Living Within the Lie: Mark Carney, Davos, and the Fiction of Global Rules
A Rare Davos Admission That Shook the Hall
In a speech that received a rare standing ovation at the World Economic Forum in Davos on January 20, 2026, Canadian Prime Minister Mark Carney delivered an unusually blunt diagnosis of the failing rules-based international order. Drawing upon Václav Havel’s idea of “living within a lie,” Carney urged middle powers to abandon comforting illusions and adopt what he termed “values-based realism.”

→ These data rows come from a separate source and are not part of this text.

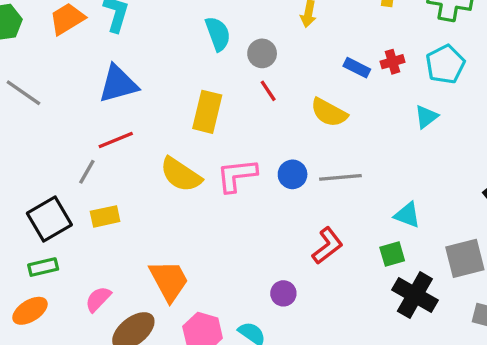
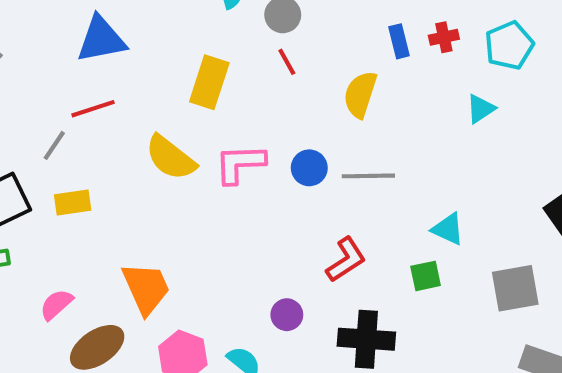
blue rectangle: (357, 68) -> (399, 41), turned 45
yellow semicircle: (329, 112) -> (360, 94), turned 75
black cross: (415, 295) -> (366, 339), moved, turned -30

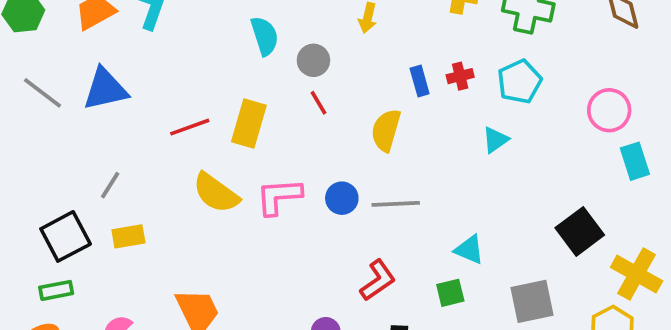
blue triangle: (101, 39) -> (105, 89), moved
red line: (93, 109) -> (190, 127), moved

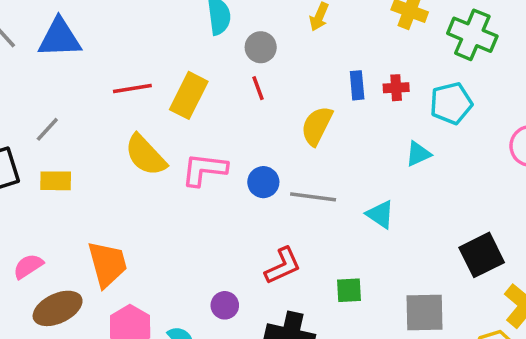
cyan triangle: (469, 250) -> (380, 214), moved

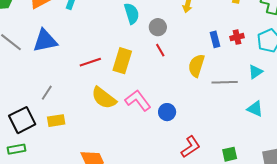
pink L-shape: (204, 170) -> (138, 100), turned 56
blue circle: (263, 182) -> (167, 112), moved
gray line: (313, 197) -> (225, 82), moved
cyan triangle: (380, 214) -> (255, 109), moved

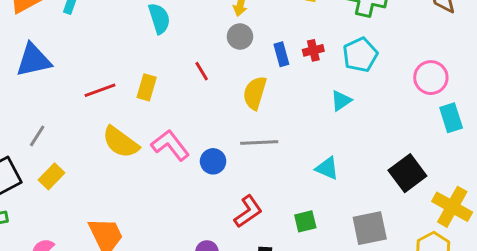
gray circle: (158, 27) -> (240, 37), moved
yellow rectangle: (122, 61) -> (147, 87), size x0.7
gray line: (225, 82) -> (259, 142), moved
cyan triangle: (255, 109) -> (327, 168), moved
yellow rectangle: (56, 121) -> (52, 176), turned -36

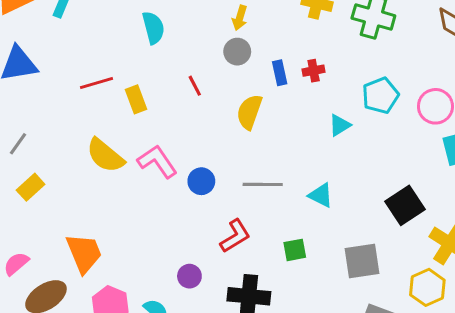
cyan pentagon: (360, 55) -> (380, 96), moved
yellow rectangle: (147, 87) -> (136, 99), turned -40
red line: (100, 90) -> (97, 83), moved
gray line: (259, 142) -> (263, 184), moved

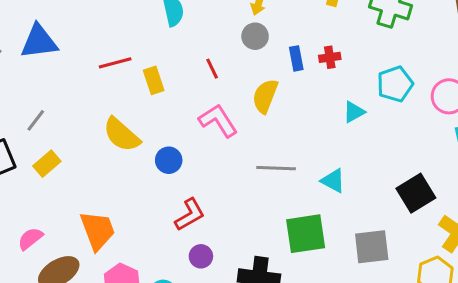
pink L-shape: (157, 162) -> (218, 121), moved
blue circle: (201, 181) -> (169, 160), moved
red L-shape: (235, 236) -> (190, 215), moved
green square: (295, 250) -> (306, 234), size x1.8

The address was widely praised for its candour. However, it also triggered intense debate, particularly over whether this honesty arrived far too late. Critics argue that leaders such as Carney benefited for decades from the very system they now denounce, only questioning it when they themselves became targets. This TNT article examines the key sections of Carney’s speech related to the rules-based international order, quoting directly from the transcript, followed by a critical debrief exposing the enduring double standards embedded within that system.
The Illusion of the Rules-Based International Order
Admitting the Fiction That Sustained Western Prosperity
“For decades, countries like Canada prospered under what we called the rules-based international order. We joined its institutions, we praised its principles, we benefited from its predictability. And because of that we could pursue values-based foreign policies under its protection.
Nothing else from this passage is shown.